_DATA RECORDS_
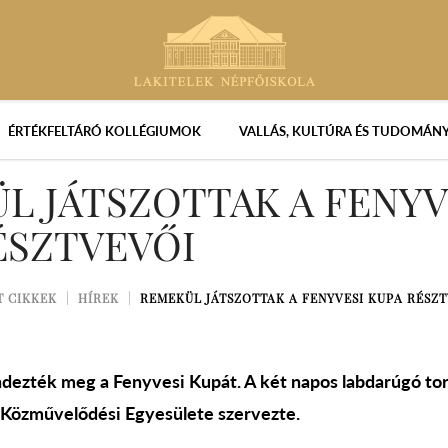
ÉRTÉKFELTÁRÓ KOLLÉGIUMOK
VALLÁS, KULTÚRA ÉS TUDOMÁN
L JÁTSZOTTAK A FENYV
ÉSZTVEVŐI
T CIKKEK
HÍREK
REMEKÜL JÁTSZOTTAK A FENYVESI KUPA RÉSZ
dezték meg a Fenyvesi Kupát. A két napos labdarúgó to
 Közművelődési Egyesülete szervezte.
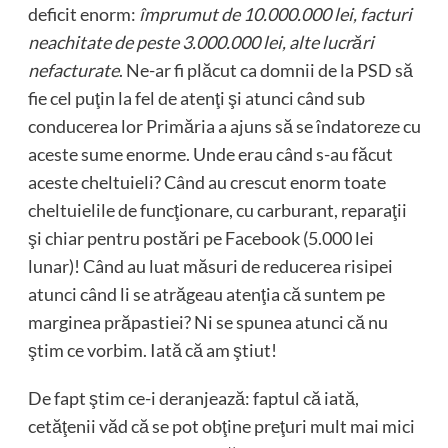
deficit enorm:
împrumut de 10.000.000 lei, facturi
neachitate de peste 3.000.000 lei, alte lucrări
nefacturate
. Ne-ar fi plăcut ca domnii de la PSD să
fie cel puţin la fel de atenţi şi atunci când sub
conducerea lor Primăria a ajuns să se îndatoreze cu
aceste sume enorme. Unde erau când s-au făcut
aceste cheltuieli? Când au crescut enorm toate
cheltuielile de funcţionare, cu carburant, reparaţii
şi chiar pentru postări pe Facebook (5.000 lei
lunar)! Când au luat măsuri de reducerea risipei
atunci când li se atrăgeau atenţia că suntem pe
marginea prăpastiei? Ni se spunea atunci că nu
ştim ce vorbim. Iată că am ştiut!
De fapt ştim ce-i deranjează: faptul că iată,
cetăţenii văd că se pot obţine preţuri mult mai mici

_EXERCISE DESCRIPTION_
Please copy every line in the entries where "JÁTSZOTTAK" appears.

_COMPLETED TASK_
L JÁTSZOTTAK A FENYV
REMEKÜL JÁTSZOTTAK A FENYVESI KUPA RÉSZ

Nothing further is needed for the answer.